- Work task -
Only the lines that hold "create" should be in the answer, each copied from the data below.

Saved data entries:
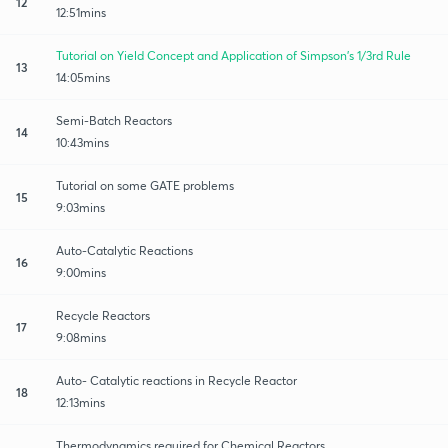
12
12:51mins
Tutorial on Yield Concept and Application of Simpson's 1/3rd Rule
13
14:05mins
Semi-Batch Reactors
14
10:43mins
Tutorial on some GATE problems
15
9:03mins
Auto-Catalytic Reactions
16
9:00mins
Recycle Reactors
17
9:08mins
Auto- Catalytic reactions in Recycle Reactor
18
12:13mins
Thermodynamics required for Chemical Reactors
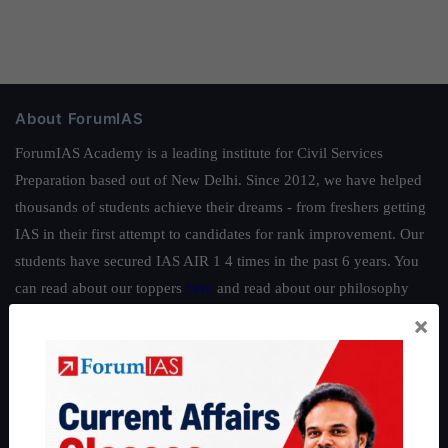
About ForumIAS
ForumIAS Academy is a leading institute for Civil Services
Preparation based out of New Delhi. Since 2012, we have helped
thousands of students achieve their dreams - from freshers getting
IAS in their first attempt to candidates for rank improvement. Our
students have secured IAS AIR 1 4 times in the past 6 years. You
can read about our toppers
here
and read about our philosophy
here
.
×
Guides by ForumIAS
Polity
|
Environment
|
Economy
|
IFoS Preparation Guide
|
Crack
IAS in first Attempt
|
Interview Preparation Guide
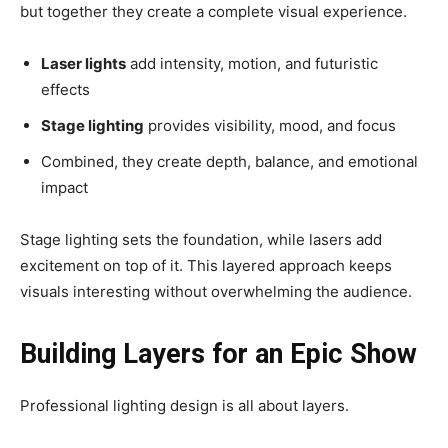
but together they create a complete visual experience.
Laser lights
add intensity, motion, and futuristic
effects
Stage lighting
provides visibility, mood, and focus
Combined, they create depth, balance, and emotional
impact
Stage lighting sets the foundation, while lasers add
excitement on top of it. This layered approach keeps
visuals interesting without overwhelming the audience.
Building Layers for an Epic Show
Professional lighting design is all about layers.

- Task output -
but together they create a complete visual experience.
Combined, they create depth, balance, and emotional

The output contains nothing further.